Like father, like daughter. Kobe Bryant was spotted explaining a basketball game to his 13-year-old, Gianna, while sitting courtside one month before their tragic deaths in a helicopter accident.
“Kobe and his daughter in the building, breaking down the game,” an ESPN announcer said from behind the camera during the December 21 Brooklyn Nets match against the Atlanta Hawks.
Kobe and Gigi courtside breaking down the game 📋 pic.twitter.com/FxqSjVx6ew
— ESPN (@espn) December 22, 2019
Another sportscaster added, “I love this.”
In the sweet moment, the late NBA player spoke to Gianna while pointing and making hand motions. She nodded along and smiled.
The following week, the father-daughter pair attended another game together, that time for the Los Angeles Lakers against the Dallas Mavericks on December 30. The teenager posed with the Texas team’s star Luka Doncic, while her dad was spotted chatting with Anthony Davis and LeBron James.
Us Weekly confirmed that the Philadelphia native died in a helicopter crash on Sunday, January 26. The private chopper went down in Calabasas, California, and caught fire, killing the pilot and all eight passengers on board, including Kobe’s daughter Gianna, according to TMZ. They were reportedly on their way to Kobe’s Mamba Sports Academy in Thousand Oaks for basketball practice.
The basketball legend, who retired in 2016 after 20 seasons and five championships, admitted that he was often asked when he and his wife, 37, would have a son.
“The best thing that happens is we’ll go out, and fans will come up to me and she’ll be standing next to me,” Kobe said of Gianna during an October 2018 Jimmy Kimmel Live! appearance. “And they’ll be like, ‘Hey, you gotta have a boy.

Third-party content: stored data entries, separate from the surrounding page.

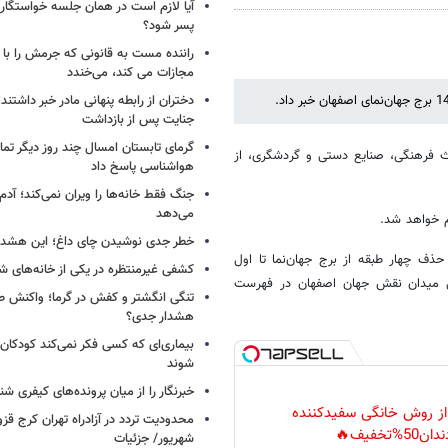
آیا لازم است در همان جلسه خواستگار
پسر شود؟
راننده مست به قانونی که جرمش را با 
مجازات می کند، می‌خندد
دختران از رابطه پنهانی مادر خبر داشتند؛
جنایت پس از بازداشت
گرمای تابستان امسال چند روز دیگر تما
اث فرهنگی، صنایع دستی و گردشگری، از
هواشناسی پاسخ داد
جنگ فقط خانه‌ها را ویران نمی‌کند؛ آدم‌
می‌دهد
خطر جدی نوشیدن چای داغ؛ این هشدار 
ذف چهار طبقه از برج جهان‌نما تا اول
کشفی غیرمنتظره در یکی از خانه‌های ش
 نشود، ثبت جهانی میدان نقش جهان اصفهان در فهرست
تنگی انگشتر و کفش در گرما؛ واکنش ط
هشدار جدی؟
بیماری‌ای که کسی فکر نمی‌کند کودکان ب
شوند
خبرنگار را از میان پرونده‌های کیفری شن
 از روش خانگی سفیدکننده
دان50%تخفیف🔥
شهریور/ جزئیات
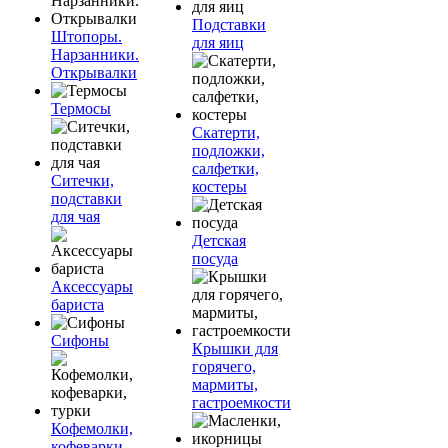
Подставки
Штопоры.
для яиц
Нарзанники.
Открывалки
Термосы
Скатерти,
подложки,
салфетки,
Ситечки,
костеры
подставки
для чая
Детская
посуда
Аксессуары
бариста
Сифоны
Крышки для
горячего,
мармиты,
гастроемкости
Кофемолки,
кофеварки,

You and Vanessa gotta have a boy to carry on the tradition, the legacy. And she is like, ‘Oy, I got this. You don’t need a boy for that, I got this.’ I’m like, ‘That’s right, you got this.’”
She played as a forward like her father for an Amateur Athletic Union team, which Kobe coached during the last two years of his life.
“Coaching youth sports is so important to take very seriously because you’re helping the emotional [development] of young kids,” he told USA Today Sports in his final interview on Thursday, January 24. “So it’s understanding not to be overcritical and understanding that [there] are going to be mistakes.”